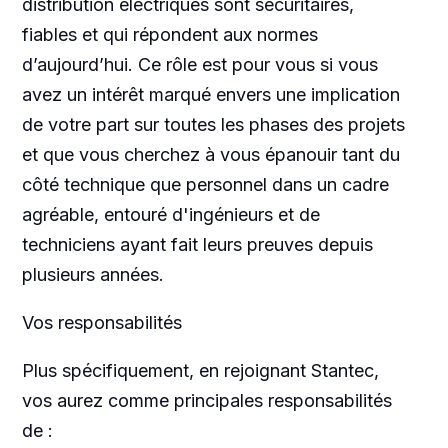
distribution électriques sont sécuritaires,
fiables et qui répondent aux normes
d’aujourd’hui. Ce rôle est pour vous si vous
avez un intérêt marqué envers une implication
de votre part sur toutes les phases des projets
et que vous cherchez à vous épanouir tant du
côté technique que personnel dans un cadre
agréable, entouré d'ingénieurs et de
techniciens ayant fait leurs preuves depuis
plusieurs années.
Vos responsabilités
Plus spécifiquement, en rejoignant Stantec,
vos aurez comme principales responsabilités
de :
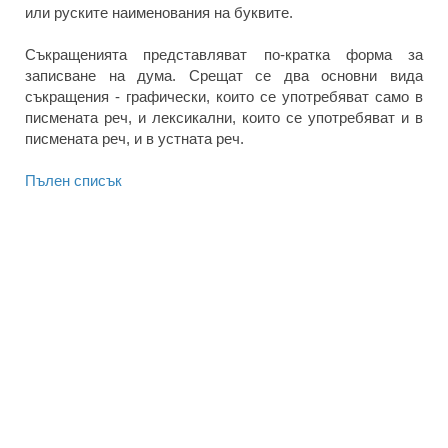
или руските наименования на буквите.
Съкращенията представляват по-кратка форма за
записване на дума. Срещат се два основни вида
съкращения - графически, които се употребяват само в
писмената реч, и лексикални, които се употребяват и в
писмената реч, и в устната реч.
Пълен списък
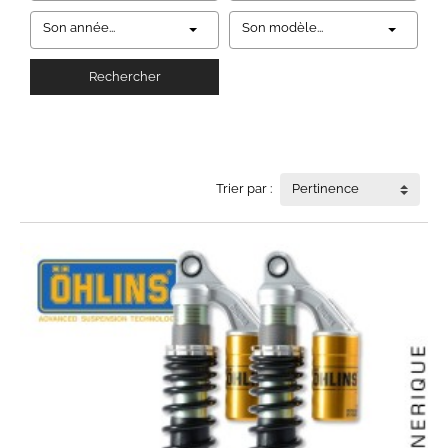
Son année...
Son modèle...
Rechercher
Trier par :
Pertinence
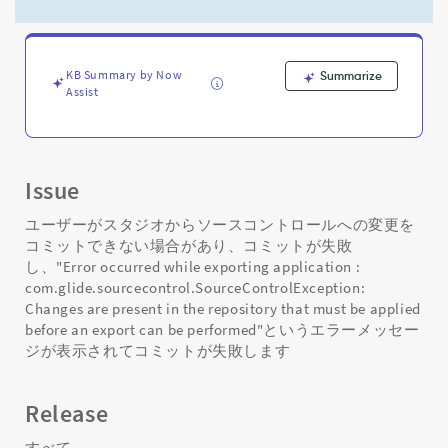
に
適
用
す
KB Summary by Now
Summarize
る
Assist
必
要
が
あ
る
Issue
変
更
ユーザーがスタジオからソースコントロールへの変更を
が
コミットできない場合があり、コミットが失敗
リ
し、"Error occurred while exporting application :
ポ
com.glide.sourcecontrol.SourceControlException:
ジ
Changes are present in the repository that must be applied
ト
before an export can be performed"というエラーメッセー
リ
ジが表示されてコミットが失敗します
に
存
在
Release
し
ま
すべて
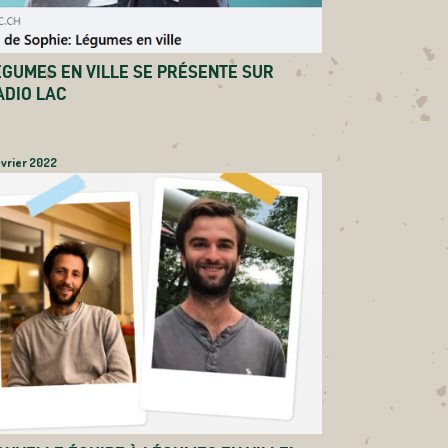
ÉGUMES EN VILLE SE PRÉSENTE SUR
ADIO LAC
évrier 2022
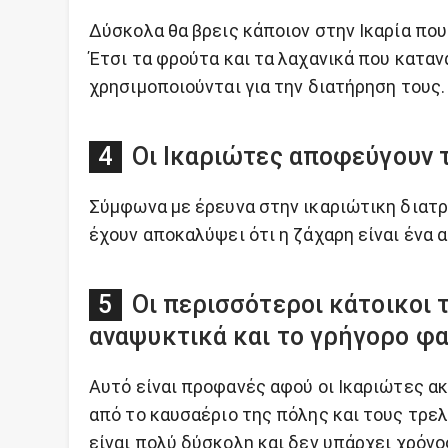
Δύσκολα θα βρεις κάποιον στην Ικαρία που
Έτσι τα φρούτα και τα λαχανικά που κατα
χρησιμοποιούνται για την διατήρηση τους.
Οι Ικαριώτες αποφεύγουν 
Σύμφωνα με έρευνα στην ικαριώτικη διατρ
έχουν αποκαλύψει ότι η ζάχαρη είναι ένα
Οι περισσότεροι κάτοικοι 
αναψυκτικά και το γρήγορο φ
Αυτό είναι προφανές αφού οι Ικαριώτες α
από το καυσαέριο της πόλης και τους τρε
είναι πολύ δύσκολη και δεν υπάρχει χρόνο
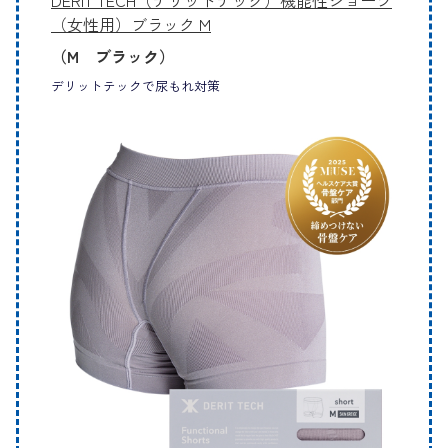
DERIT TECH（デリットテック）機能性ショーツ
（女性用）ブラック M
（M ブラック）
デリットテックで尿もれ対策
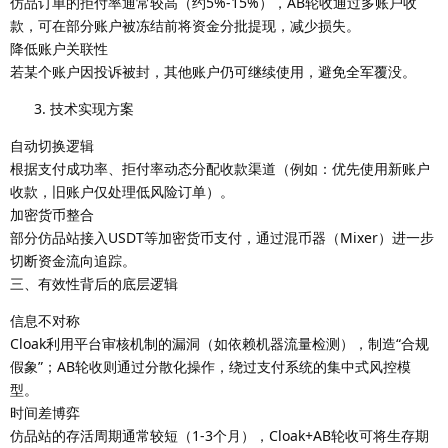
仿品订单的拒付率通常较高（约5%-15%），AB轮收通过多账户收
款，可在部分账户被冻结前将资金分批提现，减少损失。
降低账户关联性
若某个账户因投诉被封，其他账户仍可继续使用，避免全军覆没。
技术实现方案
自动切换逻辑
根据支付成功率、拒付率动态分配收款渠道（例如：优先使用新账户
收款，旧账户仅处理低风险订单）。
加密货币整合
部分仿品站接入USDT等加密货币支付，通过混币器（Mixer）进一步
切断资金流向追踪。
三、有效性背后的底层逻辑
信息不对称
Cloak利用平台审核机制的漏洞（如依赖机器流量检测），制造“合规
假象”；AB轮收则通过分散化操作，绕过支付系统的集中式风控模
型。
时间差博弈
仿品站的存活周期通常较短（1-3个月），Cloak+AB轮收可将生存期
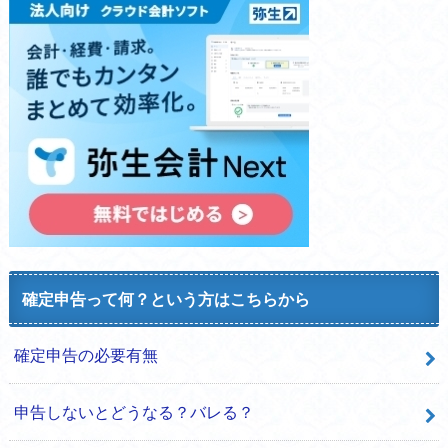
確定申告って何？という方はこちらから
確定申告の必要有無
申告しないとどうなる？バレる？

* **Your objective**:
Give back the full listing above word for word, and let no picture through.

* **Response area**:
distribution électriques sont sécuritaires,
fiables et qui répondent aux normes
d’aujourd’hui. Ce rôle est pour vous si vous
avez un intérêt marqué envers une implication
de votre part sur toutes les phases des projets
et que vous cherchez à vous épanouir tant du
côté technique que personnel dans un cadre
agréable, entouré d'ingénieurs et de
techniciens ayant fait leurs preuves depuis
plusieurs années.
Vos responsabilités
Plus spécifiquement, en rejoignant Stantec,
vos aurez comme principales responsabilités
de :
или руските наименования на буквите.
Съкращенията представляват по-кратка форма за
записване на дума. Срещат се два основни вида
съкращения - графически, които се употребяват само в
писмената реч, и лексикални, които се употребяват и в
писмената реч, и в устната реч.
Пълен списък
Son année...
Son modèle...
Rechercher
Trier par :
Pertinence
に
適
用
す
KB Summary by Now
Summarize
る
Assist
必
要
が
あ
る
Issue
変
更
ユーザーがスタジオからソースコントロールへの変更を
が
コミットできない場合があり、コミットが失敗
リ
し、"Error occurred while exporting application :
ポ
com.glide.sourcecontrol.SourceControlException:
ジ
Changes are present in the repository that must be applied
ト
before an export can be performed"というエラーメッセー
リ
ジが表示されてコミットが失敗します
に
存
在
Release
し
ま
すべて
ÉGUMES EN VILLE SE PRÉSENTE SUR
ADIO LAC
évrier 2022
Δύσκολα θα βρεις κάποιον στην Ικαρία που
Έτσι τα φρούτα και τα λαχανικά που κατα
χρησιμοποιούνται για την διατήρηση τους.
Οι Ικαριώτες αποφεύγουν 
Σύμφωνα με έρευνα στην ικαριώτικη διατρ
έχουν αποκαλύψει ότι η ζάχαρη είναι ένα
Οι περισσότεροι κάτοικοι 
αναψυκτικά και το γρήγορο φ
Αυτό είναι προφανές αφού οι Ικαριώτες α
από το καυσαέριο της πόλης και τους τρε
είναι πολύ δύσκολη και δεν υπάρχει χρόνο
DERIT TECH（デリットテック）機能性ショーツ
（女性用）ブラック M
（M ブラック）
デリットテックで尿もれ対策
仿品订单的拒付率通常较高（约5%-15%），AB轮收通过多账户收
款，可在部分账户被冻结前将资金分批提现，减少损失。
降低账户关联性
若某个账户因投诉被封，其他账户仍可继续使用，避免全军覆没。
技术实现方案
自动切换逻辑
根据支付成功率、拒付率动态分配收款渠道（例如：优先使用新账户
收款，旧账户仅处理低风险订单）。
加密货币整合
部分仿品站接入USDT等加密货币支付，通过混币器（Mixer）进一步
切断资金流向追踪。
三、有效性背后的底层逻辑
信息不对称
Cloak利用平台审核机制的漏洞（如依赖机器流量检测），制造“合规
假象”；AB轮收则通过分散化操作，绕过支付系统的集中式风控模
型。
时间差博弈
仿品站的存活周期通常较短（1-3个月），Cloak+AB轮收可将生存期
確定申告って何？という方はこちらから
確定申告の必要有無
申告しないとどうなる？バレる？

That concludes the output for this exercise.